Optimal Predictors

This post is about a neat question I was asked many moons ago in an interview. I was quite pleased with myself for getting it right, especially under pressure. I’ve changed some bits of the problem statement in order to protect the innocent, however.

Problem Suppose we have a car engine and wish to know its current temperature \(t\). We could use a temperature sensor to obtain measurements of the temperature. However, these readings aren’t precise. One minute we might get a value, the next minute a slightly different value. For this reasons, regulation says that we’re supposed to use at least two temperature sensors, from two different vendors, in order to get a more reliable reading. The rules are fuzzy however about how to go about combining sensors. We want to do a good job however and seek to find the best possible way to combine measurements.

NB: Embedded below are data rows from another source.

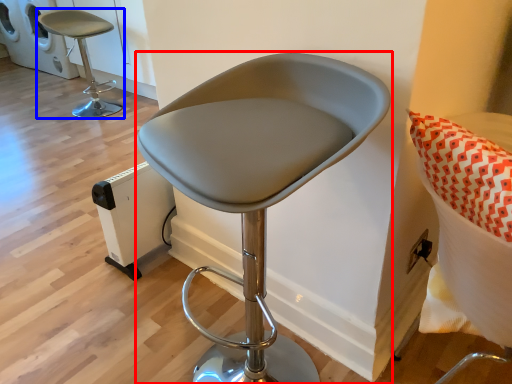 Question: Which object is closer to the camera taking this photo, chair (highlighted by a red box) or chair (highlighted by a blue box)?

Choices:
 (A) chair
 (B) chair

Answer: (A) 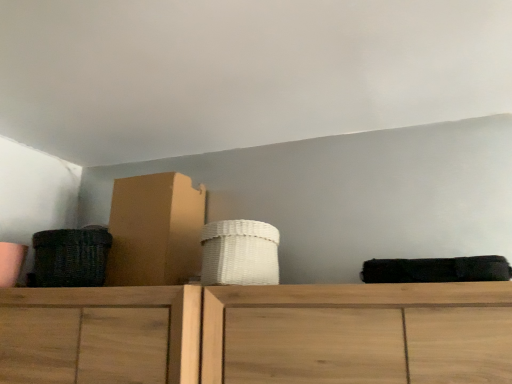 Question: Does white woven basket at center, which is counted as the 2th basket, starting from the left, turn towards dark brown woven basket at left, placed as the second basket when sorted from right to left?

Choices:
 (A) yes
 (B) no

Answer: (B)

Question: Is white woven basket at center, which is counted as the 2th basket, starting from the left, wider than dark brown woven basket at left, which is counted as the 1th basket, starting from the left?

Choices:
 (A) yes
 (B) no

Answer: (A)

Question: Considering the relative positions of white woven basket at center, positioned as the first basket in right-to-left order, and dark brown woven basket at left, placed as the second basket when sorted from right to left, in the image provided, is white woven basket at center, positioned as the first basket in right-to-left order, to the right of dark brown woven basket at left, placed as the second basket when sorted from right to left, from the viewer's perspective?

Choices:
 (A) no
 (B) yes

Answer: (B)

Question: Considering the relative sizes of white woven basket at center, positioned as the first basket in right-to-left order, and dark brown woven basket at left, placed as the second basket when sorted from right to left, in the image provided, is white woven basket at center, positioned as the first basket in right-to-left order, shorter than dark brown woven basket at left, placed as the second basket when sorted from right to left,?

Choices:
 (A) no
 (B) yes

Answer: (A)

Question: Does white woven basket at center, positioned as the first basket in right-to-left order, come behind dark brown woven basket at left, which is counted as the 1th basket, starting from the left?

Choices:
 (A) no
 (B) yes

Answer: (A)

Question: Is point (84, 264) positioned closer to the camera than point (126, 243)?

Choices:
 (A) closer
 (B) farther

Answer: (A)

Question: Looking at their shapes, would you say dark brown woven basket at left, which is counted as the 1th basket, starting from the left, is wider or thinner than cardboard box at left?

Choices:
 (A) thin
 (B) wide

Answer: (A)

Question: From the image's perspective, relative to cardboard box at left, is dark brown woven basket at left, placed as the second basket when sorted from right to left, above or below?

Choices:
 (A) above
 (B) below

Answer: (B)

Question: Relative to cardboard box at left, is dark brown woven basket at left, placed as the second basket when sorted from right to left, in front or behind?

Choices:
 (A) behind
 (B) front

Answer: (B)

Question: In terms of height, does white woven basket at center, which is counted as the 2th basket, starting from the left, look taller or shorter compared to dark brown woven basket at left, which is counted as the 1th basket, starting from the left?

Choices:
 (A) short
 (B) tall

Answer: (B)

Question: Considering the positions of white woven basket at center, which is counted as the 2th basket, starting from the left, and dark brown woven basket at left, placed as the second basket when sorted from right to left, in the image, is white woven basket at center, which is counted as the 2th basket, starting from the left, wider or thinner than dark brown woven basket at left, placed as the second basket when sorted from right to left,?

Choices:
 (A) wide
 (B) thin

Answer: (A)

Question: Based on their sizes in the image, would you say white woven basket at center, positioned as the first basket in right-to-left order, is bigger or smaller than dark brown woven basket at left, placed as the second basket when sorted from right to left?

Choices:
 (A) small
 (B) big

Answer: (B)

Question: From the image's perspective, is white woven basket at center, which is counted as the 2th basket, starting from the left, located above or below dark brown woven basket at left, which is counted as the 1th basket, starting from the left?

Choices:
 (A) below
 (B) above

Answer: (B)

Question: From a real-world perspective, is cardboard box at left physically located above or below dark brown woven basket at left, placed as the second basket when sorted from right to left?

Choices:
 (A) below
 (B) above

Answer: (B)

Question: Is point (202, 225) positioned closer to the camera than point (89, 261)?

Choices:
 (A) farther
 (B) closer

Answer: (A) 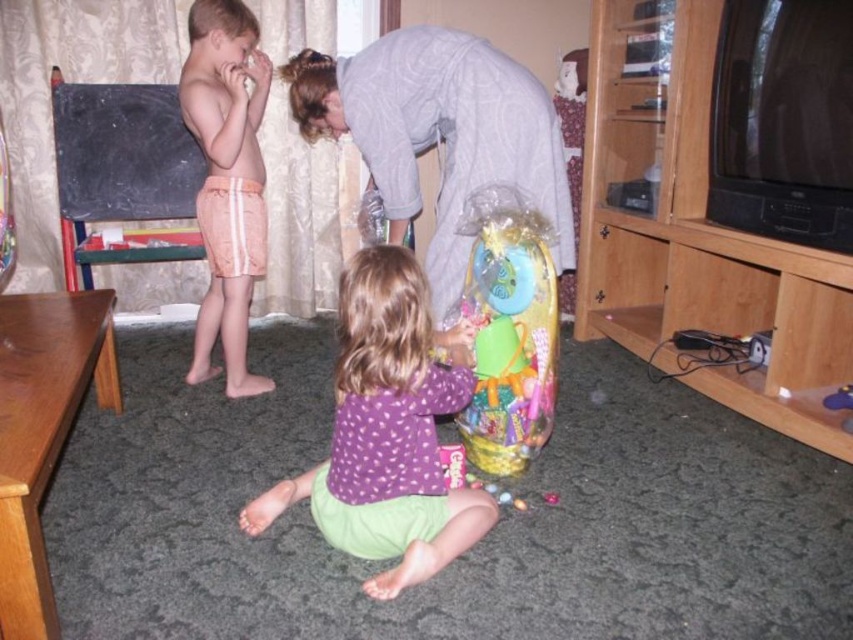 Which is below, gray cotton shirt at upper center or pink striped shorts at left?

pink striped shorts at left

Can you confirm if gray cotton shirt at upper center is positioned below pink striped shorts at left?

Incorrect, gray cotton shirt at upper center is not positioned below pink striped shorts at left.

You are a GUI agent. You are given a task and a screenshot of the screen. Output one action in this format:
    pyautogui.click(x=<x>, y=<y>)
    Task: Click on the gray cotton shirt at upper center
    This screenshot has height=640, width=853.
    Given the screenshot: What is the action you would take?
    pyautogui.click(x=438, y=132)

Is point (373, 102) farther from camera compared to point (496, 285)?

Yes, it is.

Who is taller, gray cotton shirt at upper center or translucent plastic basket at center?

With more height is gray cotton shirt at upper center.

Which is in front, point (508, 97) or point (537, 298)?

Point (537, 298)

Image resolution: width=853 pixels, height=640 pixels. In order to click on gray cotton shirt at upper center in this screenshot , I will do `click(438, 132)`.

Who is positioned more to the left, purple fabric shirt at center or pink striped shorts at left?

For argument’s sake, I’m going to focus on the simplest case, that of two sensors.

A first hurdle is correctly describing the problem in the language of mathematics. We can model the measurement obtained from the first sensor by a random variable \(T_1\) and the one from the second sensor by a random variable \(T_2\). I’m also going to make the assumption that the sensors are good, and actually measure the temperature, without any bias, such that \(\mathbb{E}[T_1] = t\) and \(\mathbb{E}[T_2] = t\). Finally, I’m going to assume that the random variables are fully characterized by their variance \(\mathbb{V}[T_1] = s_1^2\) and \(\mathbb{E}[T_2] = s_2^2\), which is a measure of the quality of the sensor. This variance is known, and in real life it would be provided by the manufacturer.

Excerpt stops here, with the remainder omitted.